Eigenvalues and Eigenvectors
Introduction
Ax is a linear transformation: A maps the input vector x to the output vector b.
For some linear transformations (i.e. some, but not all, matrices A), there are certain input vectors x where the output vector b is also just a linear transformation of the input vector x. In other words, A mapped x to a scaled version of x. That scaling factor is notated λ.
For example, rotation around the y axis in 3 dimensions by θ degrees is calculated with:
┌ ┐ │ cos(θ) 0 sin(θ)│ │ 0 1 0│ │ -sin(θ) 0 cos(θ)| └ ┘
The y axis, and more importantly any vector that only moves on the y axis, will not be transformed by this A. (And because the linear transformation involves no scaling, λ = 1.)
The certain input vectors are the eigenvectors of A. The scaling factors are the eigenvalues of A.
Definition
Eigenvalues and eigenvectors are the pairs of λ and x that satisfy Ax = λx and |A - λI| = 0.

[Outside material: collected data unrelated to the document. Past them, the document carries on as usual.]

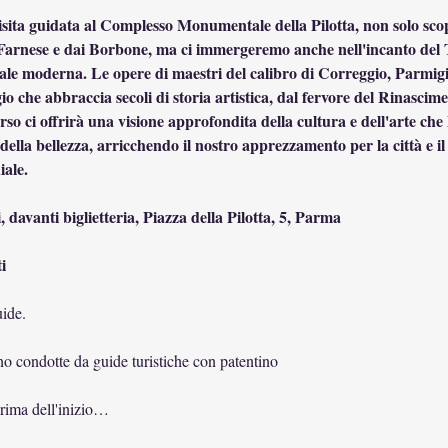
isita guidata al Complesso Monumentale della Pilotta, non solo sco
i Farnese e dai Borbone, ma ci immergeremo anche nell'incanto del 
trale moderna. Le opere di maestri del calibro di Correggio, Parmi
io che abbraccia secoli di storia artistica, dal fervore del Rinascime
so ci offrirà una visione approfondita della cultura e dell'arte c
della bellezza, arricchendo il nostro apprezzamento per la città e il
iale.
i, davanti biglietteria, Piazza della Pilotta, 5, Parma
i
ide. 
ono condotte da guide turistiche con patentino
prima dell'inizio…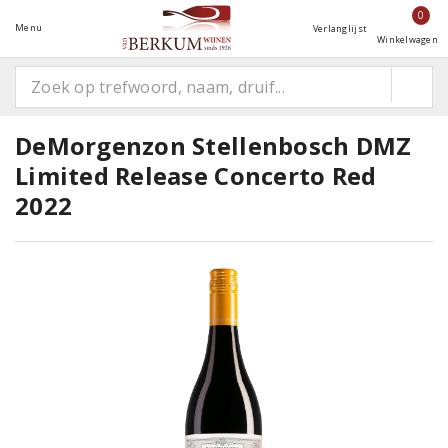
0
Menu
Verlanglijst
Winkelwagen
DeMorgenzon Stellenbosch DMZ
Limited Release Concerto Red
2022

Unless A is defective, there should be n unique pairs of eigenvectors and eigenvalues. If there is a repeated eigenvalue, there may not be n independent eigenvectors.
Properties
Adding nI to A does not change its eigenvectors and adds n to the eigenvalues.
The sum of the eigenvalues is the trace (sum of diagonal). The product of the eigenvalues is the determinant.